Particle Characterization: Challenges Associated With Submicrometer-Sized Objects
Craig S. Schwandt
American Laboratory - April 02, 2014
Materials in the form of particulate or engineered objects are relatively easy to characterize in terms of their composition, shape, size, and size distribution, provided they are larger than 1 μm in average dimension. It is often assumed that nanometer-scale materials are just smaller versions of larger-sized materials made with the same precursors and procedures, but the chemical and physical interactions of submicrometer- or nanometer-scale materials are in fact different—offering new materials with novel properties. The very small scale of these new materials makes them very difficult to accurately characterize, and because of their unique properties, it is critical for materials scientists and engineers to conduct confirmatory analysis to verify the properties of their materials.

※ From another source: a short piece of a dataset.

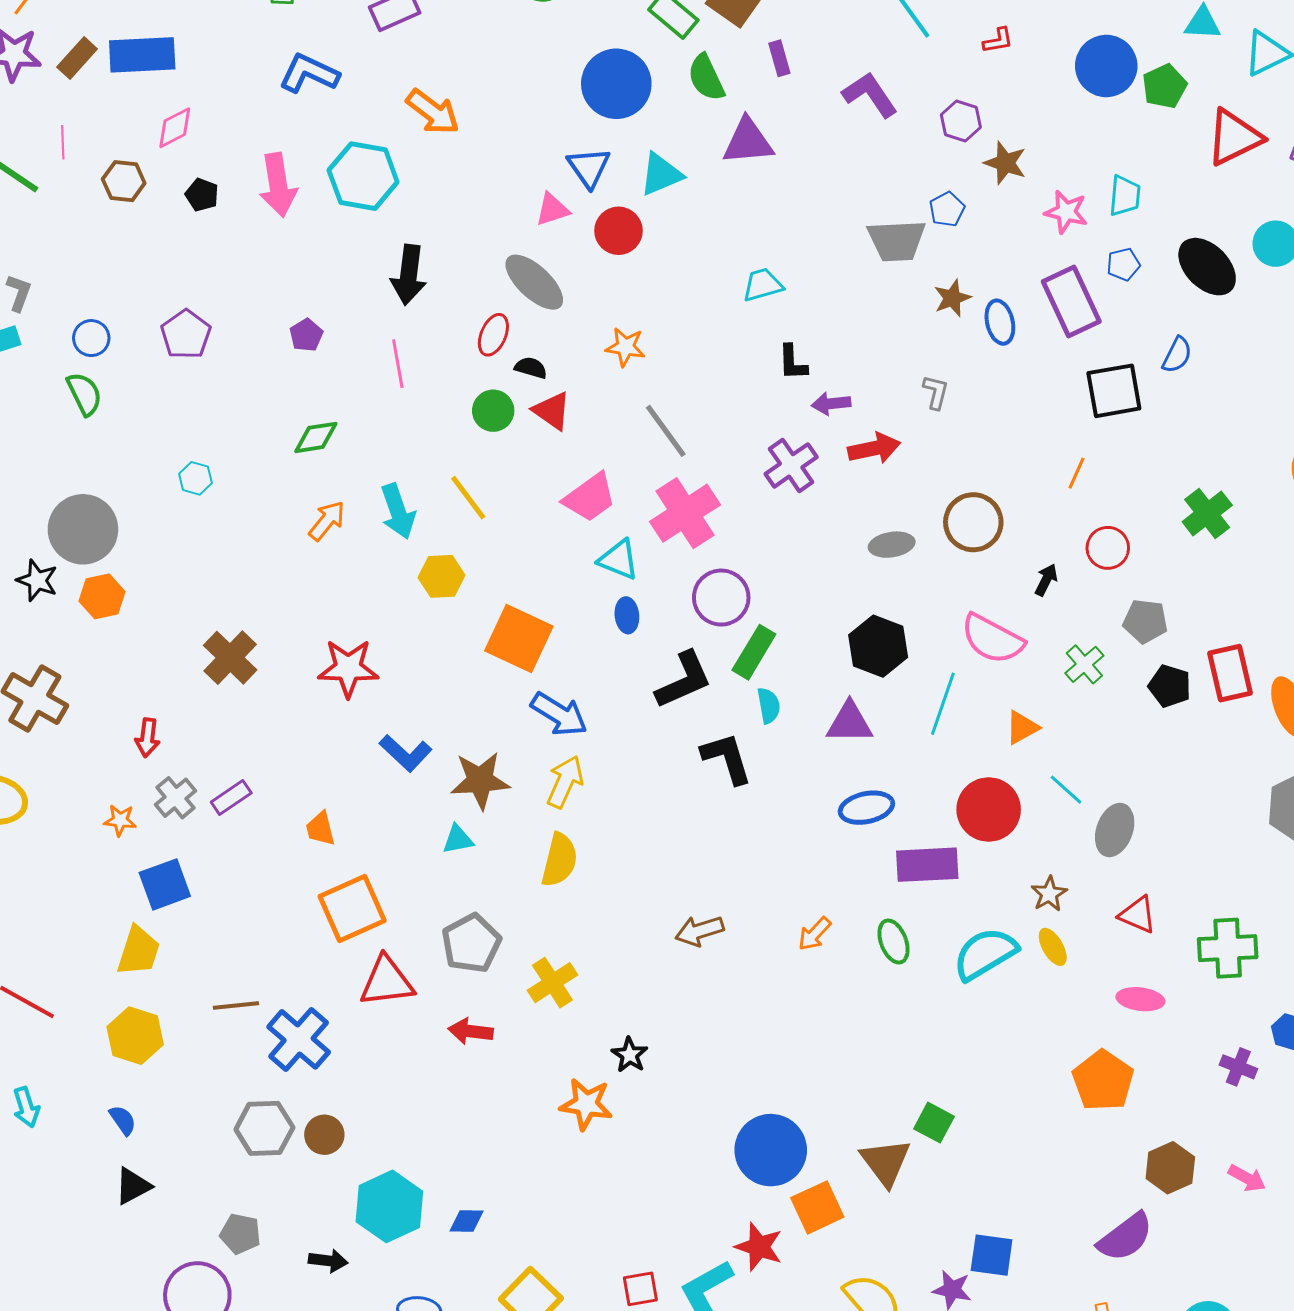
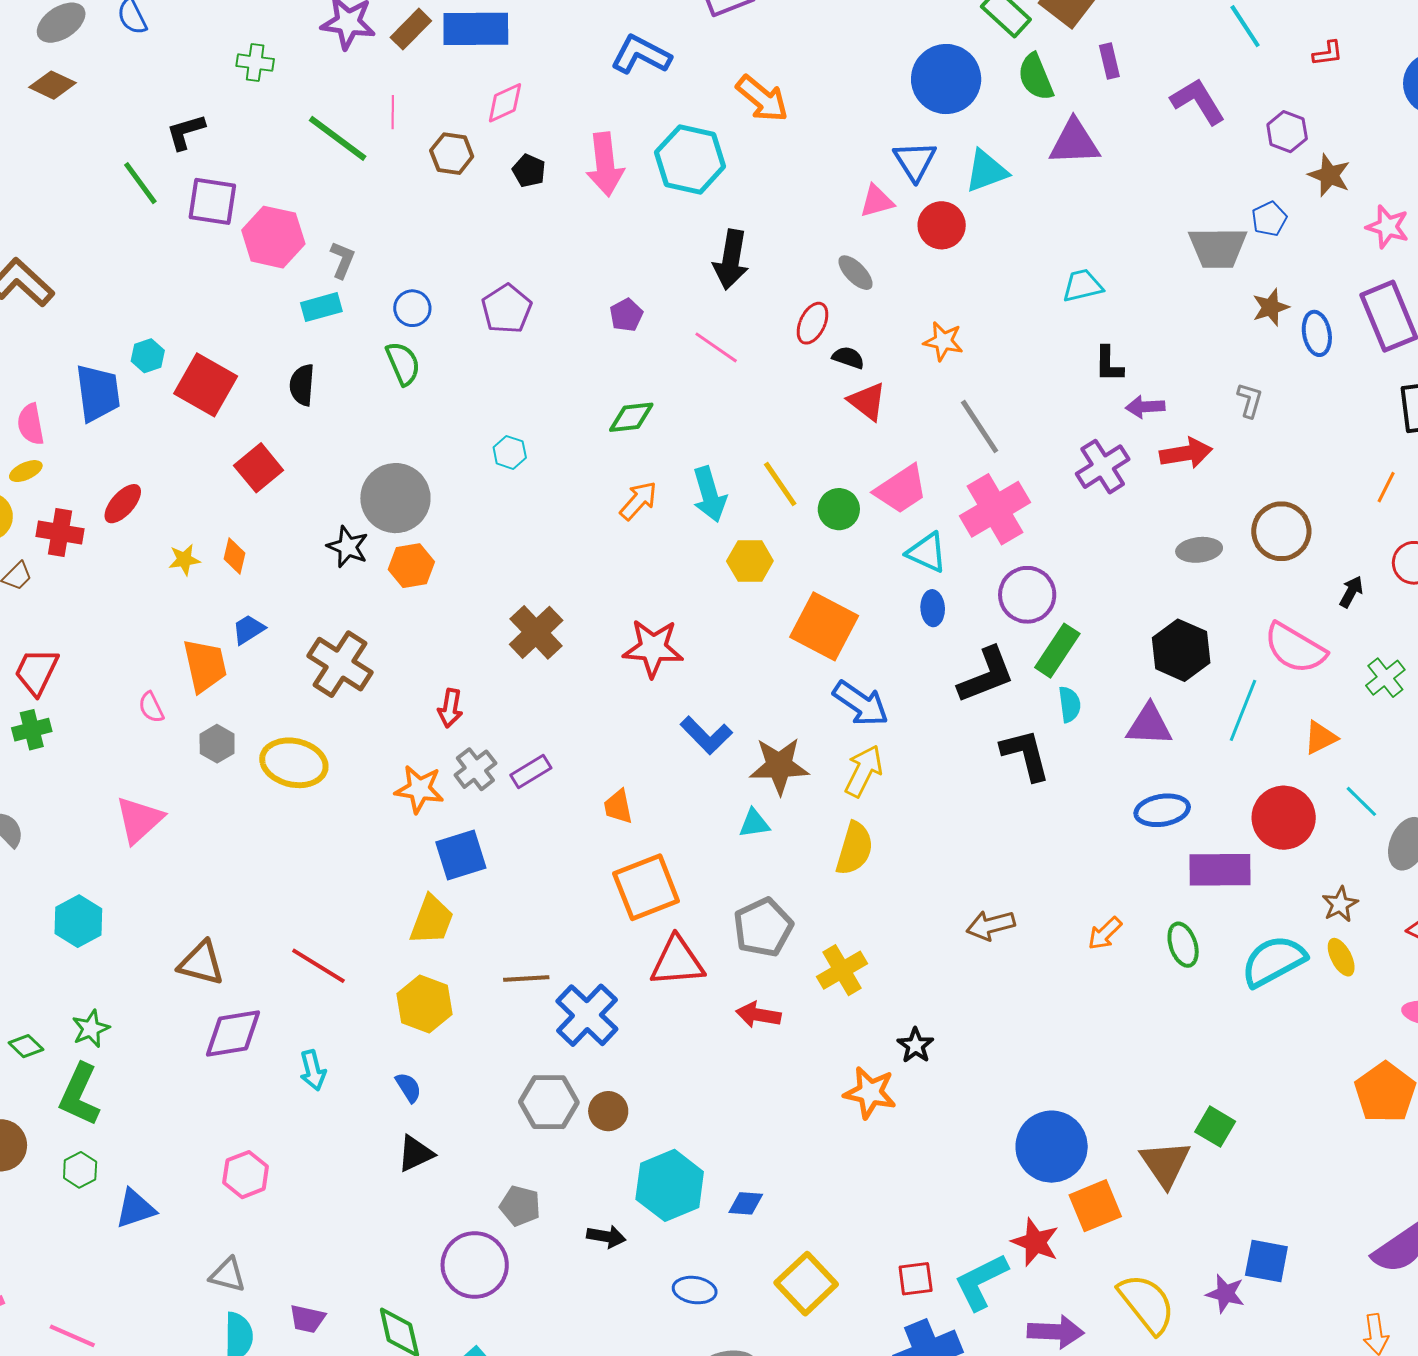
gray ellipse: (534, 282) -> (856, 273), size x0.6
pink line: (398, 364) -> (716, 347), turned -48
green circle: (493, 411) -> (839, 509), moved
orange star: (120, 820) -> (419, 789), size x1.5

Fortunately, advances in analytical instrumentation, especially field emission scanning electron microscopy (FESEM), permit characterization of submicrometer-sized materials. Several challenges need to be addressed in order to successfully accomplish a comprehensive, high-quality material characterization. These include: calibrating the scalar measurement tools of the FESEM, understanding the limitations of sample handling and preparation relative to other methods, the inability to use automated methods either in terms of image analysis software or other optical size distribution methods, and using crystal structural analysis to strengthen elemental analysis when small analysis volumes preclude standards for fully quantitative analysis.